--- Records for processing ---

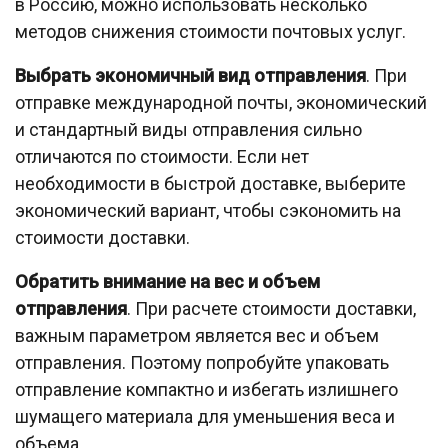
в Россию, можно использовать несколько
методов снижения стоимости почтовых услуг.
Выбрать экономичный вид отправления
. При
отправке международной почты, экономический
и стандартный виды отправления сильно
отличаются по стоимости. Если нет
необходимости в быстрой доставке, выберите
экономический вариант, чтобы сэкономить на
стоимости доставки.
Обратить внимание на вес и объем
отправления
. При расчете стоимости доставки,
важным параметром является вес и объем
отправления. Поэтому попробуйте упаковать
отправление компактно и избегать излишнего
шумащего материала для уменьшения веса и
объема.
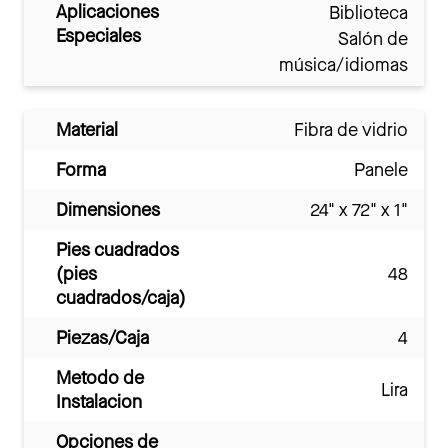
Aplicaciones
Biblioteca
Especiales
Salón de
música/idiomas
Material
Fibra de vidrio
Forma
Panele
Dimensiones
24" x 72" x 1"
Pies cuadrados
(pies
48
cuadrados/caja)
Piezas/Caja
4
Metodo de
Lira
Instalacion
Opciones de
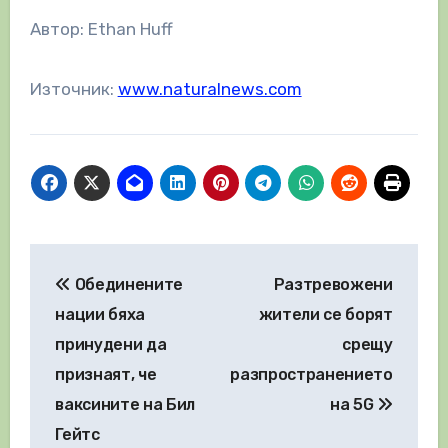
Автор: Ethan Huff
Източник:
www.naturalnews.com
Навигация
Обединените
Разтревожени
нации бяха
жители се борят
принудени да
срещу
признаят, че
разпространението
ваксините на Бил
на 5G
Гейтс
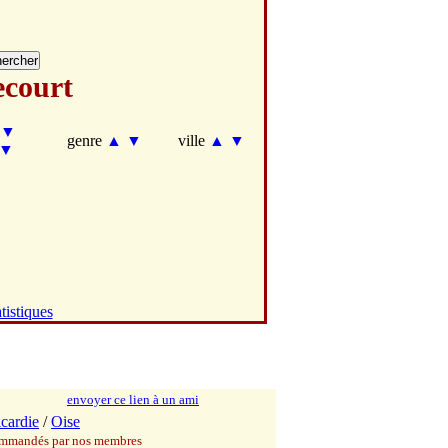
court
▼
genre
▲
▼
ville
▲
▼
▼
tistiques
envoyer ce lien à un ami
icardie
/
Oise
commandés par nos membres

---

## Required work
Take the records above from the line with "отправление компактно и избегать излишнего" down to their last line and please copy those lines exactly, without the pictures.

## Finished exercise
отправление компактно и избегать излишнего
шумащего материала для уменьшения веса и
объема.
Aplicaciones
Biblioteca
Especiales
Salón de
música/idiomas
Material
Fibra de vidrio
Forma
Panele
Dimensiones
24" x 72" x 1"
Pies cuadrados
(pies
48
cuadrados/caja)
Piezas/Caja
4
Metodo de
Lira
Instalacion
Opciones de
Автор: Ethan Huff
Източник:
www.naturalnews.com
Навигация
Обединените
Разтревожени
нации бяха
жители се борят
принудени да
срещу
признаят, че
разпространението
ваксините на Бил
на 5G
Гейтс
court
▼
genre
▲
▼
ville
▲
▼
▼
tistiques
envoyer ce lien à un ami
icardie
/
Oise
commandés par nos membres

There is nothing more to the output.